I was also actually thinking of writing @gmdouglas - since all of these amplicon pools were sequenced at the IMR - just to see if he or anyone there has run into this. I've pretty much followed the SOP you've written (Amplicon SOP v2 (qiime2 2019.7) · LangilleLab/microbiome_helper Wiki · GitHub) - which is awesome. Thank you.

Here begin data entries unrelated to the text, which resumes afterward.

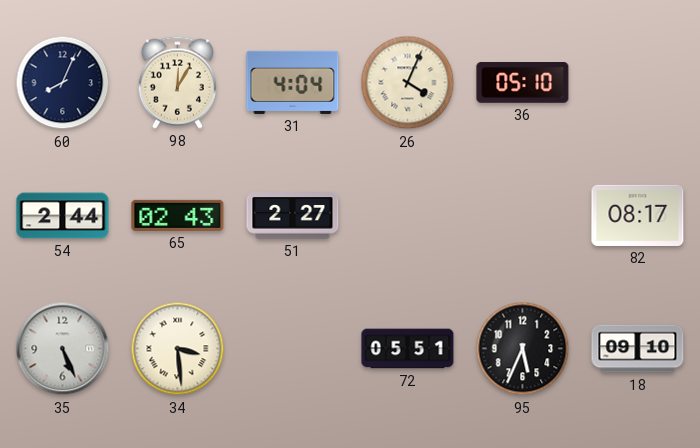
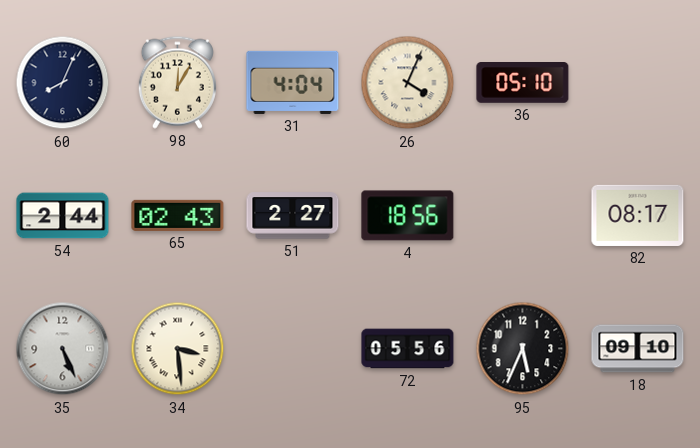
4: none -> 18:56
72: 05:51 -> 05:56
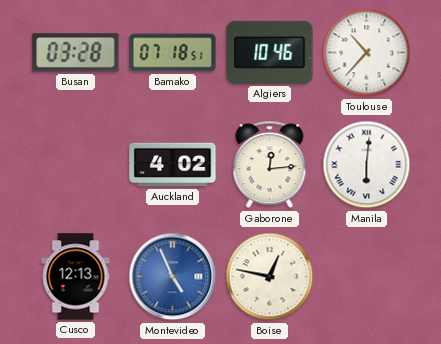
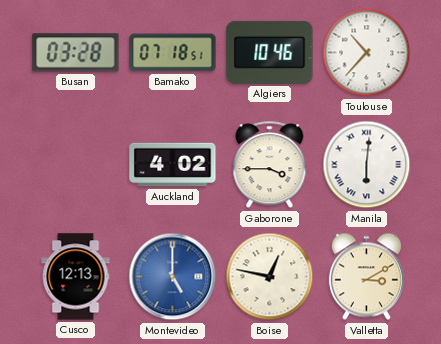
Gaborone: 12:14 -> 3:45
Montevideo: 4:56 -> 5:00
Valletta: none -> 3:10
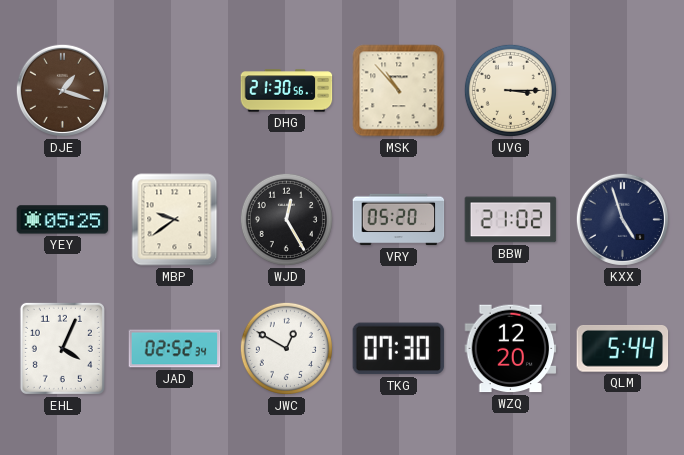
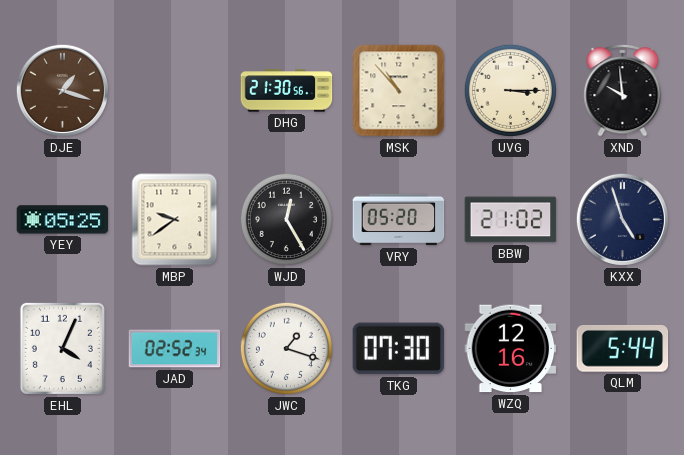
XND: none -> 9:59
JWC: 12:50 -> 1:18
WZQ: 12:20 -> 12:16
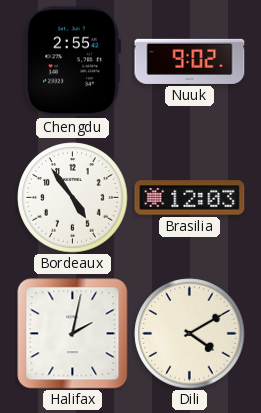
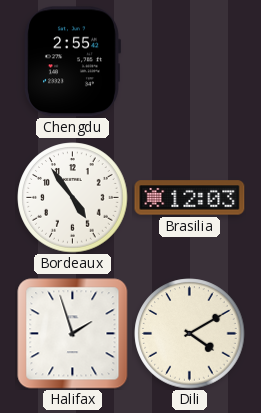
Nuuk: 9:02 -> none
Halifax: 2:02 -> 1:57
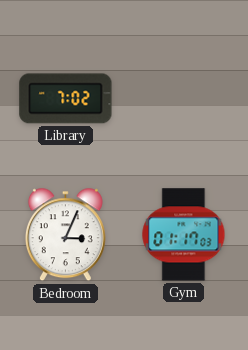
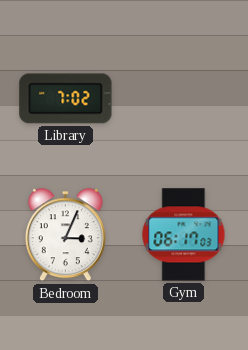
Gym: 01:17 -> 06:17
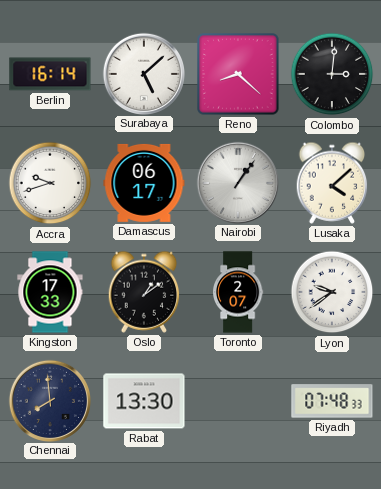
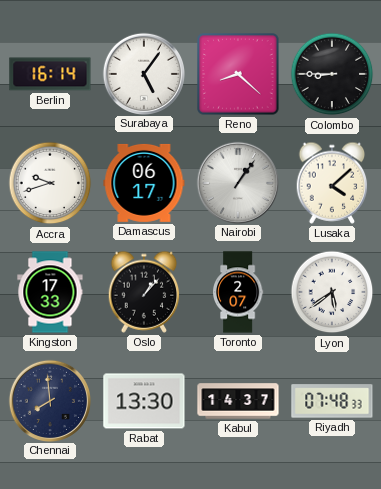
Surabaya: 5:08 -> 5:06
Colombo: 3:01 -> 8:45
Oslo: 1:09 -> 1:07
Lyon: 9:39 -> 5:39
Kabul: none -> 14:37
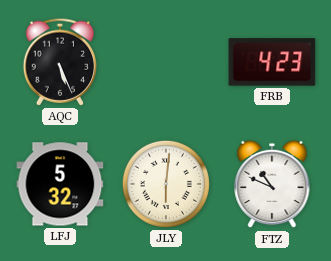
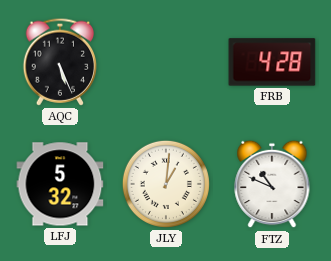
FRB: 4:23 -> 4:28
JLY: 6:01 -> 1:01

For example, for a particular run.
Import reads
mkdir reads_qza
qiime tools import \
--type SampleData[PairedEndSequencesWithQuality] \
--input-path demux/ \
--output-path reads_qza/kellogg_16S_IMR4sequences.qza \
--input-format CasavaOneEightSingleLanePerSampleDirFmt
How's the imported data look:
qiime demux summarize \
--i-data reads_qza/kellogg_16S_IMR4sequences.qza \
--o-visualization reads_qza/kellogg_16S_IMR4reads_untrimmed_summary.qzv
Trim primers:
qiime cutadapt trim-paired \
--i-demultiplexed-sequences reads_qza/kellogg_16S_IMR4sequences.qza \
--p-cores 4 \
--p-front-f GTGYCAGCMGCCGCGGTAA \
--p-front-r CCGYCAATTYMTTTRAGTTT \
--p-discard-untrimmed \
--p-no-indels \
--o-trimmed-sequences reads_qza/kellogg_16S_IMR4reads_trimmed.qza
Hows the data look after trimming (19-20bp shorter - good news!):
qiime demux summarize \
--i-data reads_qza/kellogg_16S_IMR4reads_trimmed.qza \
--o-visualization reads_qza/kellogg_16S_IMR4reads_trimmed_summary.qzv
And then run dada2 (i've tried a whole bunch of settings here to try and compromise between my old runs and these new ones; here is one of the many):
qiime dada2 denoise-paired --i-demultiplexed-seqs reads_qza/kellogg_16S_IMR4reads_trimmed.qza \
--p-trim-left-f 30 \
--p-trunc-len-f 270 \
--p-trim-left-r 30 \
--p-trunc-len-r 210 \
--p-max-ee-f 3 \
--p-max-ee-r 5 \
--p-n-threads 8 \
--output-dir dada2_output
Any thoughts would be so appreciated! Seems to work fine for the old runs (though, I import them differently using qiime demux emp-paired
), but then yields so many more features for the dual-indexed libraries run a few weeks ago.